Piton de la Fournaise (Ile de la Réunion)

drapeaufrancais.jpgUn contact local vient de m’informer que l’alerte de niveau 1 (éruption imminente) est déclenchée à la Fournaise depuis 10 heures (heure locale),  mais que la crise sismique s’est calmée. L’Observatoire indiquait en fin de matinée que le magma, de toute façon, est très loin encore de la surface.
Comme cela s’est produit en 2008, il se peut très bien qu’il y ait une succession de crises de ce type avant l’éruption attendue.
En 2008, cette situation s’était prolongée plusieurs semaines.
 

drapeau anglais.jpgI have just been informed that the alert level 1 (imminent eruption) has just been triggered (since 10 a.m. local time), but the seismic crisis has sharply decreased. By the end of the morning, the Observatory indicated that magma was still far from the surface.

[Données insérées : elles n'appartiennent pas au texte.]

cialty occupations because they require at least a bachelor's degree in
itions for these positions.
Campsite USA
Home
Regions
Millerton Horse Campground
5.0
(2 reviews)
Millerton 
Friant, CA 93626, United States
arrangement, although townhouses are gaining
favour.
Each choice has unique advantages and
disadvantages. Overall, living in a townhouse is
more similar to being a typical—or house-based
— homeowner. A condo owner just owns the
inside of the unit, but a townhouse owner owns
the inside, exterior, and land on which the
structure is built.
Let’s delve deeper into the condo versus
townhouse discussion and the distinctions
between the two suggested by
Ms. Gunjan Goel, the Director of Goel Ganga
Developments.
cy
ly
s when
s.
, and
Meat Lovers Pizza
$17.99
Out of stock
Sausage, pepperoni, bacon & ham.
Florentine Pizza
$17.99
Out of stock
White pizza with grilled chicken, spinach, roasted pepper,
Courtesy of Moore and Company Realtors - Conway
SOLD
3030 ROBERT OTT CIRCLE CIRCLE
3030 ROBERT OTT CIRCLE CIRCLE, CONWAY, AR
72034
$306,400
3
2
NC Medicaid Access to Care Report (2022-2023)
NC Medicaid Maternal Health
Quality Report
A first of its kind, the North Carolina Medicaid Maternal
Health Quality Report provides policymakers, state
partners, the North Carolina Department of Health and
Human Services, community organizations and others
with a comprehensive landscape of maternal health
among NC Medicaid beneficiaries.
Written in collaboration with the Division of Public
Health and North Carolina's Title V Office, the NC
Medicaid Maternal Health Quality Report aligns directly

Just like in 2008, there could be a series of similar crises before the start of the eruption. In 2008, the situation lasted several weeks!

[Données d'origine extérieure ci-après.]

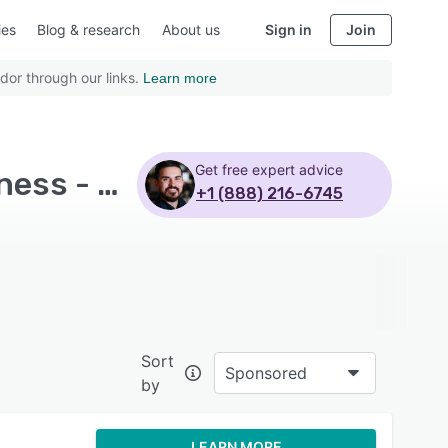
ies
Blog & research
About us
Sign in
Join
dor through our links.
Learn more
Get free expert advice
Top Rated Accounting Software with Mid size business - Page 7
+1 (888) 216-6745
Sort
Sponsored
by
LEARN MORE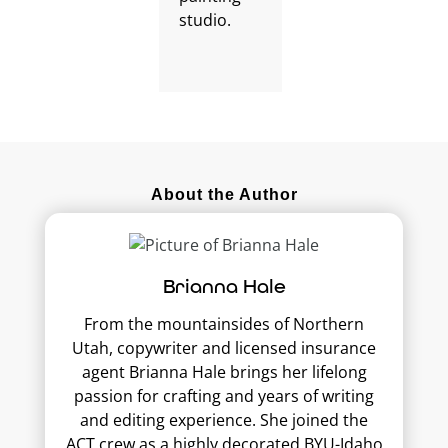
About the Author
Brianna Hale
From the mountainsides of Northern
Utah, copywriter and licensed insurance
agent Brianna Hale brings her lifelong
passion for crafting and years of writing
and editing experience. She joined the
ACT crew as a highly decorated BYU-Idaho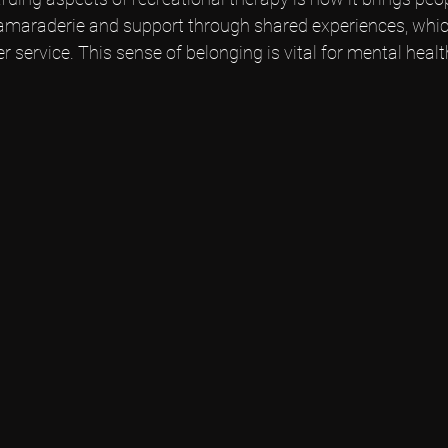
camaraderie and support through shared experiences, whic
er service. This sense of belonging is vital for mental healt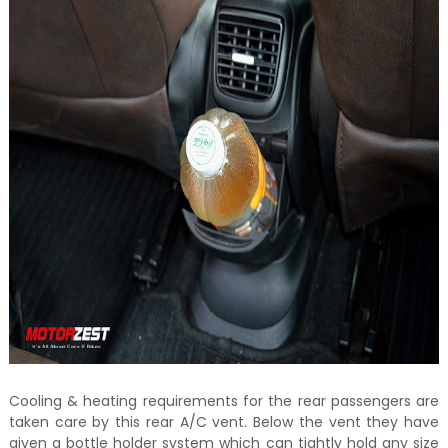
Cooling & heating requirements for the rear passengers are
taken care by this rear A/C vent. Below the vent they have
given a bottle holder system which can tightly hold any size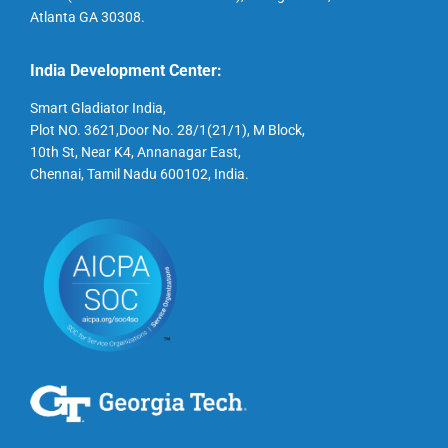
Atlanta GA 30308.
India Development Center:
Smart Gladiator India,
Plot NO. 3621,Door No. 28/1(21/1), M Block,
10th St, Near K4, Annanagar East,
Chennai, Tamil Nadu 600102, India.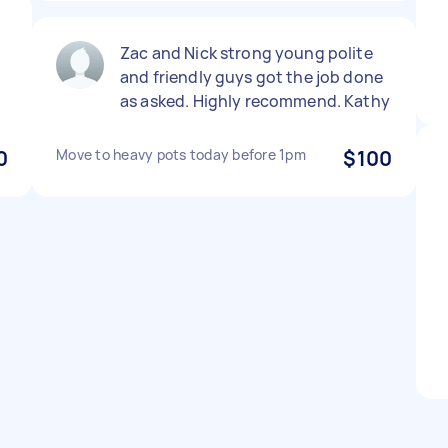
p
Zac and Nick strong young polite
and friendly guys got the job done
as asked. Highly recommend. Kathy
0
Move to heavy pots today before 1pm
$100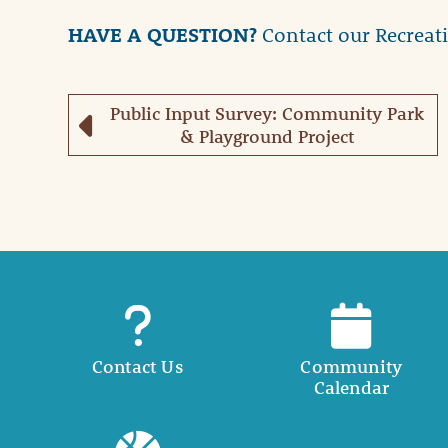
HAVE A QUESTION?
Contact our Recreat
Public Input Survey: Community Park
& Playground Project
Contact Us
Community
Calendar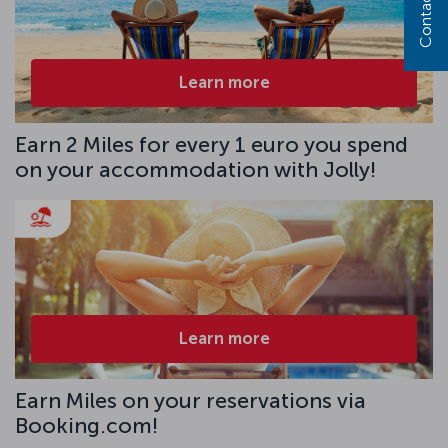
Contact us
Learn more
Earn 2 Miles for every 1 euro you spend
on your accommodation with Jolly!
Learn more
Earn Miles on your reservations via
Booking.com!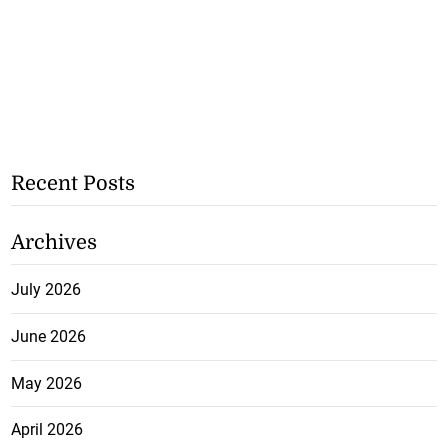
Recent Posts
Archives
July 2026
June 2026
May 2026
April 2026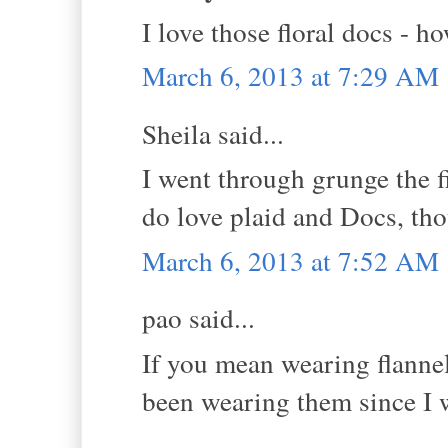
I love those floral docs - h
March 6, 2013 at 7:29 AM
Sheila said...
I went through grunge the fi
do love plaid and Docs, th
March 6, 2013 at 7:52 AM
pao said...
If you mean wearing flannel 
been wearing them since I w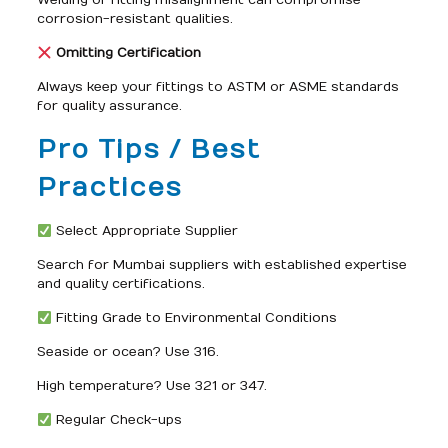
Welding or fitting misalignment can compromise
corrosion-resistant qualities.
Omitting Certification
Always keep your fittings to ASTM or ASME standards
for quality assurance.
Pro Tips / Best
Practices
Select Appropriate Supplier
Search for Mumbai suppliers with established expertise
and quality certifications.
Fitting Grade to Environmental Conditions
Seaside or ocean? Use 316.
High temperature? Use 321 or 347.
Regular Check-ups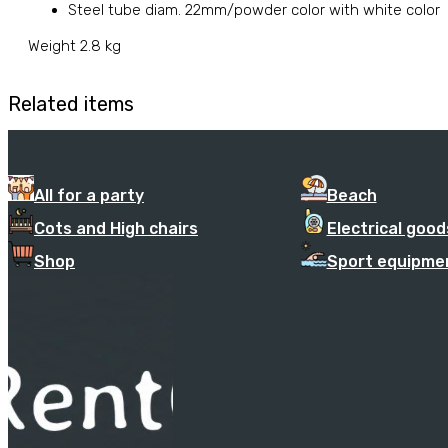
Steel tube diam. 22mm/powder color with white color
Weight 2.8 kg
Related items
All for a party
Beach
Cots and High chairs
Electrical good
Shop
Sport equipme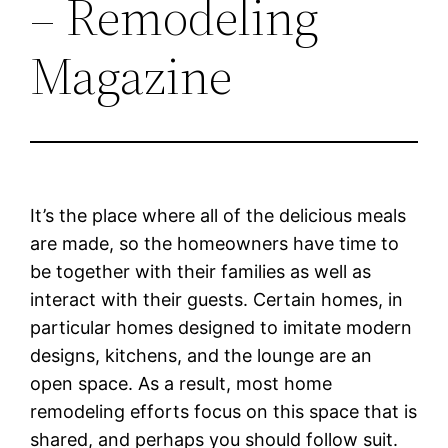
– Remodeling
Magazine
It’s the place where all of the delicious meals
are made, so the homeowners have time to
be together with their families as well as
interact with their guests. Certain homes, in
particular homes designed to imitate modern
designs, kitchens, and the lounge are an
open space. As a result, most home
remodeling efforts focus on this space that is
shared, and perhaps you should follow suit.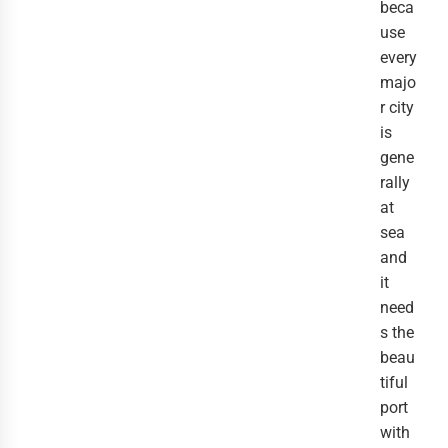
beca
use
every
majo
r city
is
gene
rally
at
sea
and
it
need
s the
beau
tiful
port
with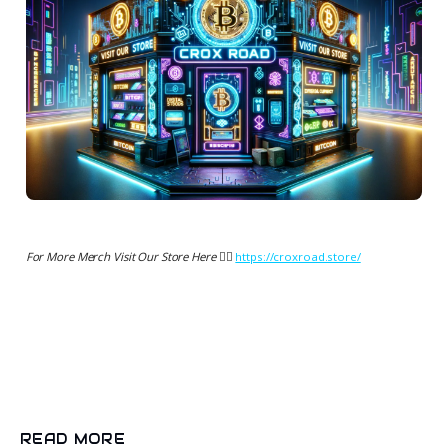
For More Merch Visit Our Store Here 👉🏻
https://croxroad.store/
READ MORE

Soufriere Hills (Ile de Montserrat)

drapeaufrancais.jpgLe volcan a connu une nouvelle phase éruptive le 5 octobre. D’après le Monserrat Volcano Observatory (MVO), un pilote a déclaré qu’une première explosion a généré un nuage de cendre de 3,5 km de hauteur tandis que le deuxième nuage montait jusqu’à 3 – 4,5 km.

Les retombées de cendre associées à ces deux événements ont surtout affecté la partie sud de l’île qui est inhabitée.

Aucun signal particulier n’a annoncé les deux événements, ce qui montre bien que les éruptions peuvent se produire à l’improviste et que nous ne sommes toujours pas en mesure de prévoir les éruptions sur un volcan de ce type qui est pourtant bien surveillé.  

Aucune coulée pyroclastique n’a par ailleurs été observée. D’après le MVO d’autres événements similaires sont susceptibles de se produire à nouveau dans les prochains jours

 

drapeau anglais.jpgThe volcano started erupting again on October 5th. According to the MVO website, a pilot reported that the first event sent an ash plume to 3,5 km and the second event reached to between 3 km and 4,5 km.  
Ash fall associated with both events was largely confined to the south of inhabited areas.
There were no precursory signals associated with either of these two events, demonstrating that activity frequently occurs without any warning and that we are still unable to predict eruptions on such a volcano, however well monitored it can be.
There was no evidence of pyroclastic flows associated with either of the events. Further similar episodes are likely in the coming days.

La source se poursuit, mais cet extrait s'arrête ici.